Nat King Cole’s life … reimagined

Published 12:00 am Sunday, January 4, 2015

“Driving The King”by Ravi Howard (Harper, 325 pgs., $25.99)

In “Driving the King,” Ravi Howard tells a thoroughly convincing story about singing star Nat King Cole’s best friend. Both are black men named Nat and were boyhood pals in Montgomery, Alabama, but Nat King Cole owes Nat Weary an extraordinary debt of gratitude. Weary, a soldier newly home after World War II, was present at the Alabama concert where Cole was attacked onstage in the middle of a performance. He bludgeoned the white assailant with a microphone, saved the singer and served 10 years in prison for his trouble.

Weary narrates “Driving the King.” As the title indicates, he has become Cole’s driver — not to mention bodyguard and confidant — after the 10 lost years have passed. The premise of this very fictitious novel is that both Nats are willing to return more than a decade later to Montgomery to finish the hometown concert that was so viciously interrupted.

No one should read this warmly enveloping book looking for authentic history. Cole was actually attacked in Birmingham, not Montgomery. He was rescued by the police, not by a heroic friend. And after that ugly scene, he chose not to perform in the South again and declared himself apolitical, thus angering the NAACP.

But Howard wants to incorporate the courage shown by many others in Montgomery into this book, so he has significantly altered Cole’s real story. “Driving the King” is so enveloping that it’s easy to forget its epigraph: “The art of fiction is an art of make-believe.”

It is so make-believe that it presents Cole as enough of a crusader to turn up during the Montgomery bus boycott, the one for which Rosa Parks is so renowned. Howard has no problem with history here: He names women who were as brave as Parks and showed their courage sooner but did not end up in the national spotlight the way she did.

Nat Weary provides a fine perspective for telling the boycott’s story, since he has barely seen a newspaper (or heard a Nat King Cole megahit) during the 10 years he was jailed. So he sees the battle lines that have been drawn in Montgomery with a compelling mix of wonder, fury and fear.

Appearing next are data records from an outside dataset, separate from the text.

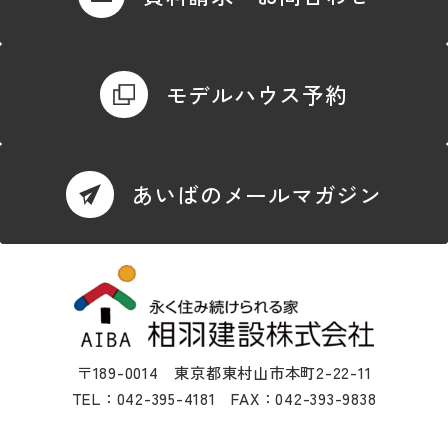
モデルハウス予約
あいばのメールマガジン
〒189-0014 東京都東村山市本町2-22-11
TEL：042-395-4181 FAX：042-393-9838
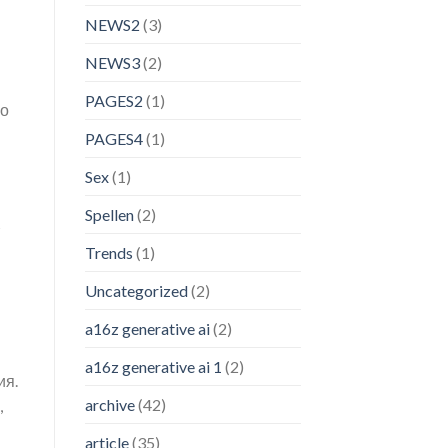
NEWS2
(3)
NEWS3
(2)
PAGES2
(1)
но
PAGES4
(1)
Sex
(1)
Spellen
(2)
Trends
(1)
Uncategorized
(2)
a16z generative ai
(2)
a16z generative ai 1
(2)
ия.
archive
(42)
,
article
(35)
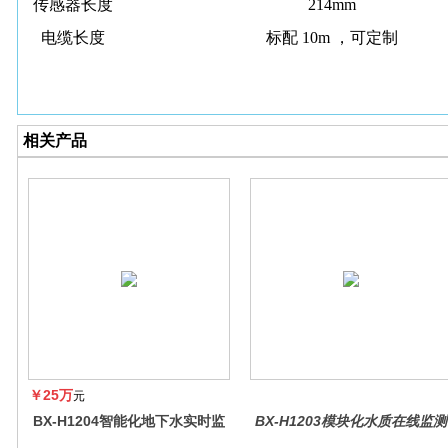
传感器长度
214mm
电缆长度
标配 10m ，可定制
相关产品
￥25万
元
BX-H1204智能化地下水实时监
BX-H1203模块化水质在线监测
测系统
仪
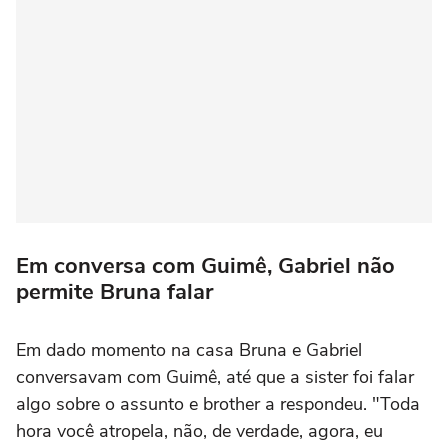
Em conversa com Guimê, Gabriel não
permite Bruna falar
Em dado momento na casa Bruna e Gabriel
conversavam com Guimê, até que a sister foi falar
algo sobre o assunto e brother a respondeu. "Toda
hora você atropela, não, de verdade, agora, eu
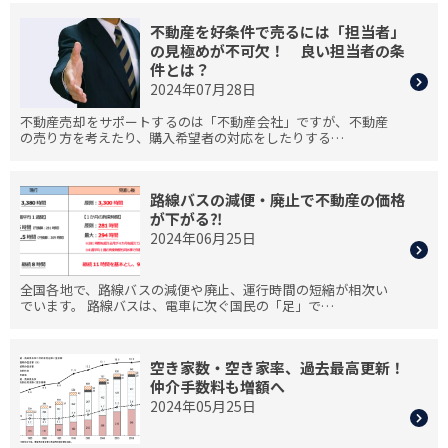
不動産を好条件で売るには「担当者」
の見極めが不可欠！ 良い担当者の条
件とは？
2024年07月28日
不動産売却をサポートするのは「不動産会社」ですが、不動産
の売り方を考えたり、購入希望者の対応をしたりする…
路線バスの減便・廃止で不動産の価格
が下がる⁈
2024年06月25日
全国各地で、路線バスの減便や廃止、運行時間の短縮が相次い
でいます。 路線バスは、電車に次ぐ国民の「足」で…
空き家数・空き家率、過去最高更新！
仲介手数料も増額へ
2024年05月25日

The book cuts back and forth between the day of the new Montgomery concert and Weary’s memories. The concert has been arranged to sidestep segregation by being announced only at the last minute and staged at a location that traditionally attracts black audiences, not one of the classier downtown places; this book’s Nat Cole wants to play for his own people.

But the hour-by-hour countdown emphasizes the suspense behind trying to pull off even such a seemingly safe plan. Meanwhile, we go back to the first concert, which Weary attended with an engagement ring in his pocket.

He planned to ask a fine, strong girl named Mattie to marry him, but Mattie is part of what he lost on that terrible night. If this sounds hokey, Howard doesn’t write it that way. He captures the genuine sentiment that makes Weary’s loss all the more crushing. And Mattie, as befits the crusading black women of Parks’ time, is taken as seriously as her male counterparts when it comes to selfless dedication. It goes without saying that in her own quiet way she is also a babe.

Nat Weary now lives in Los Angeles, where babes are in no short supply. But going back to Montgomery stirs up volcanic emotions in him, as does driving Nat Cole to the prison where he spent those long, wretched years. But he persuades the star to go there: Years ago, he promised to do this, and his prison buddies thought he was joking.

One of the book’s most memorable scenes has Weary, in such a showy Packard that the guards assume his passenger must be a white man, driving up to the kind of road crew on which Weary once worked. When Weary sees an old friend, he gets Cole to roll down his window. Their cover would be blown if Cole sang anything, but he pitches packs of cigarettes into the weeds, where the guards won’t find them. It’s only a small gesture. But keeping his promise finally sets Nat Weary free.

Other parts of “Driving the King” deal with the real fact that this hugely popular singer (have you ever gotten through Christmas without hearing him croon about chestnuts roasting on an open fire?) could not find a national sponsor for his television show, while his white counterparts easily shilled for car companies. Howard alters the way Cole’s show ended and the attitude he displayed when that happened, but he isn’t really changing anything fundamental here.

Another memorable scene in this book has Cole making a sample TV ad on spec, driving a borrowed convertible down Sunset Boulevard. He picks the car from a movie studio, so he can have any American brand he’d like. But he chooses an Alfa Romeo — because that’s a company that hasn’t turned him down.

It’s a fine idea to have a novel highlight this heartthrob. His life, like his TV show, has been overlooked. Howard’s appealing novel uses Cole more as a device than as a person and keeps him remote much of the time. This is primarily Nat Weary’s story and a look at the dynamic stirrings of the civil rights movement in the mid-1950s; Cole is present mostly to show how irreconcilable fame and color could be. But even this book’s distortions suggest a man whose story remains barely told, while few white singers of his day are without up-to-date biographers. He may not be an ideal role model but he deserves his due.